This is me doing this—the first sentence in Jerónimo Rüedi’s comprehensive monograph Tuning the Sky is somewhat enlightening of his reasoning: simplicity, in any artistic endeavor, is deceiving as it doesn’t work without the artist’s clear intention. And deceiving is also the idea that, through straightforward subtraction, the artist could reach such simplicity. Indeed, a conscious ambiguity is the red thread running through Ruedi’s oeuvre, a practice critically embracing the paradoxical nature of painting as a medium that tries to resolve energy with matter.
Throughout an extensive look at Rüedi's past three years of work, Tuning the Sky is a journey at the edge of what image-making and image-consumption might still mean.

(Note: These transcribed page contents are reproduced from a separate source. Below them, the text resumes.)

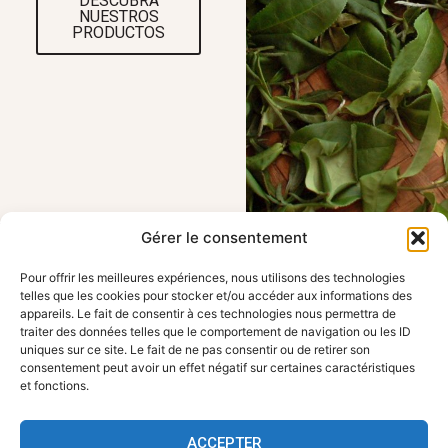
DESCUBRA
NUESTROS
PRODUCTOS
Gérer le consentement
Pour offrir les meilleures expériences, nous utilisons des technologies
telles que les cookies pour stocker et/ou accéder aux informations des
VISÍTENOS
ENLACES
appareils. Le fait de consentir à ces technologies nous permettra de
FBKT - 354 route
ÚTILES
traiter des données telles que le comportement de navigation ou les ID
de Roanne, 42155
uniques sur ce site. Le fait de ne pas consentir ou de retirer son
Inicio
Pouily les Nonains
consentement peut avoir un effet négatif sur certaines caractéristiques
Trabajar con FBKT
contact@fbkt.fr
et fonctions.
Contacto
+33 4 28 72 00 90
Información
jurídica
ACCEPTER
Política de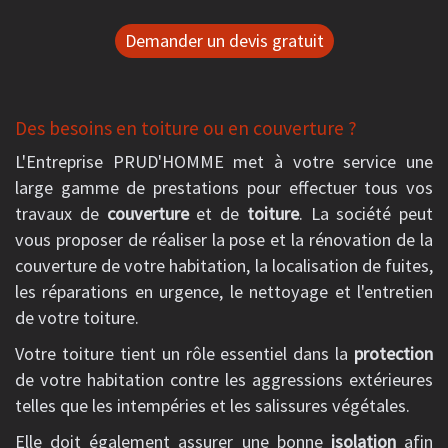
Demander un devis gratuit
Des besoins en toiture ou en couverture ?
L'Entreprise PRUD'HOMME met à votre service une
large gamme de prestations pour effectuer tous vos
travaux de
couverture
et de
toiture
. La société peut
vous proposer de réaliser la pose et la rénovation de la
couverture de votre habitation, la localisation de fuites,
les réparations en urgence, le nettoyage et l'entretien
de votre toiture.
Votre toiture tient un rôle essentiel dans la
protection
de votre habitation contre les aggressions extérieures
telles que les intempéries et les salissures végétales.
Elle doit également assurer une bonne
isolation
afin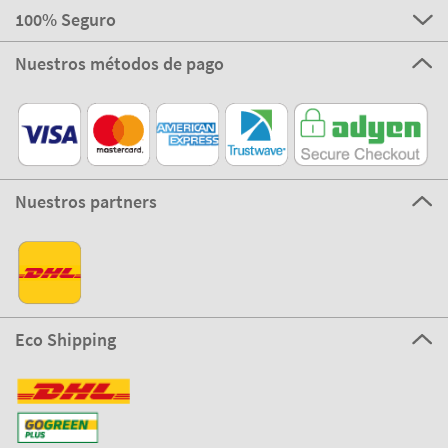
100% Seguro
Nuestros métodos de pago
Nuestros partners
Eco Shipping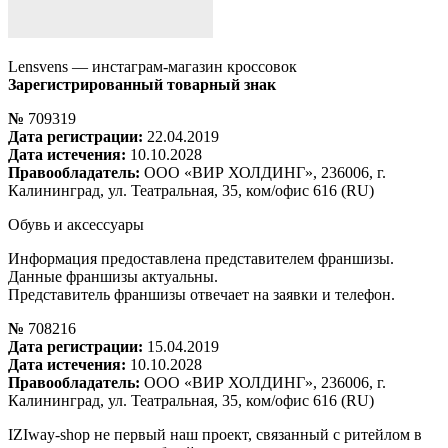
Lensvens — инстаграм-магазин кроссовок
Зарегистрированный товарный знак
№
709319
Дата регистрации:
22.04.2019
Дата истечения:
10.10.2028
Правообладатель:
ООО «ВИР ХОЛДИНГ», 236006, г.
Калининград, ул. Театральная, 35, ком/офис 616 (RU)
Обувь и аксессуары
Информация предоставлена представителем франшизы.
Данные франшизы актуальны.
Представитель франшизы отвечает на заявки и телефон.
№
708216
Дата регистрации:
15.04.2019
Дата истечения:
10.10.2028
Правообладатель:
ООО «ВИР ХОЛДИНГ», 236006, г.
Калининград, ул. Театральная, 35, ком/офис 616 (RU)
IZIway-shop не первый наш проект, связанный с ритейлом в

The book features an in-depth conversation between the artist and curator Roselin Rodríguez Espinosa about surface, transparency, intention, not-saying, removal of the self, and the Baroque, among other matters. It also features a series of short texts, glimpses of meanings constructed through collecting and editing quotes—most of which are also paintings’ titles—that accompany the rhythmic succession of the images. Like flashes of light uncovering shapes and provoking feelings, these accidental poems complete the book, transforming it into an exercise in transparency where the processual and intellectual endeavor of painting, instead of forcing narratives, gives not-knowing its own space.